___ Available data

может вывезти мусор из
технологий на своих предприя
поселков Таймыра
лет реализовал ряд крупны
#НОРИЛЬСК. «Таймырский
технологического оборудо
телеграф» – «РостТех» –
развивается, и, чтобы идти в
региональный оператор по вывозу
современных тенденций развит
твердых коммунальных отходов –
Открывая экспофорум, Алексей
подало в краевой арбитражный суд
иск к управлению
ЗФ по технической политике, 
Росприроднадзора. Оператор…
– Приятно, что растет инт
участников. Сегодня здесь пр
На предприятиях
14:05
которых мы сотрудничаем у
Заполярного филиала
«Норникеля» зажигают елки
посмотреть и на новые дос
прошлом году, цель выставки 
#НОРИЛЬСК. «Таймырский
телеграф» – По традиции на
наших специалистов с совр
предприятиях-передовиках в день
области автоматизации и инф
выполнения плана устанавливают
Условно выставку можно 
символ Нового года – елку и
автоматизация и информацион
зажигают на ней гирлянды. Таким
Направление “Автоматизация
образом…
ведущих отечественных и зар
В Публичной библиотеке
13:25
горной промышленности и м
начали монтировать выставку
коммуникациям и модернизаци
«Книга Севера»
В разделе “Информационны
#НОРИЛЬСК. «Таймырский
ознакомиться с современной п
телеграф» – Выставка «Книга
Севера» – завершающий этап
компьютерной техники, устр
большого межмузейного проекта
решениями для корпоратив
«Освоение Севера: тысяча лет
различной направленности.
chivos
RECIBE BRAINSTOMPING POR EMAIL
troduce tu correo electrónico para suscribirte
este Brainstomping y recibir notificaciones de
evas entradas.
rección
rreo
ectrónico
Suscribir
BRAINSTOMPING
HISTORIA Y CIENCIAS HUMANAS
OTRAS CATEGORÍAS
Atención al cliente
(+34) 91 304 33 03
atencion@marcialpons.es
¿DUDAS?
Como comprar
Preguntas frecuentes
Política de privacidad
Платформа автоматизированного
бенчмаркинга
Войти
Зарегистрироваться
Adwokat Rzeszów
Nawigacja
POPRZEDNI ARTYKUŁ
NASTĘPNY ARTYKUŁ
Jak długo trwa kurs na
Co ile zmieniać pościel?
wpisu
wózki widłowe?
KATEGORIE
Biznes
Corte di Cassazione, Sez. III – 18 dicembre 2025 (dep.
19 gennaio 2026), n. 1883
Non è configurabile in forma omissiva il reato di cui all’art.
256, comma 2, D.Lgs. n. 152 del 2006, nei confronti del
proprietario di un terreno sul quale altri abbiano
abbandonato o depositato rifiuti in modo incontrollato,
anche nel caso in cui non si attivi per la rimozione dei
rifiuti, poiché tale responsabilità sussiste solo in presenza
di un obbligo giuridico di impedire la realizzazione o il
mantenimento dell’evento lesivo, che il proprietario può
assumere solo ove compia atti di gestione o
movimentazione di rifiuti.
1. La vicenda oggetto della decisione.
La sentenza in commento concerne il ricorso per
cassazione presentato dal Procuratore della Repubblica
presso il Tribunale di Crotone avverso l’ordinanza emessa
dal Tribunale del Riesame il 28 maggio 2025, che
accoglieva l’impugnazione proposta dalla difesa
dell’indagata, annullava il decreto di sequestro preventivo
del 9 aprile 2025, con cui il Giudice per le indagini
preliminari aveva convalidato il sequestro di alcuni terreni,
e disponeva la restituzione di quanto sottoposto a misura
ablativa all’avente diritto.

______

Instructions to follow:
Working from the records above, write out verbatim only the lines from the line containing "горной промышленности и м" through the line containing "troduce tu correo".

Output of the task:
горной промышленности и м
начали монтировать выставку
коммуникациям и модернизаци
«Книга Севера»
В разделе “Информационны
#НОРИЛЬСК. «Таймырский
ознакомиться с современной п
телеграф» – Выставка «Книга
Севера» – завершающий этап
компьютерной техники, устр
большого межмузейного проекта
решениями для корпоратив
«Освоение Севера: тысяча лет
различной направленности.
chivos
RECIBE BRAINSTOMPING POR EMAIL
troduce tu correo electrónico para suscribirte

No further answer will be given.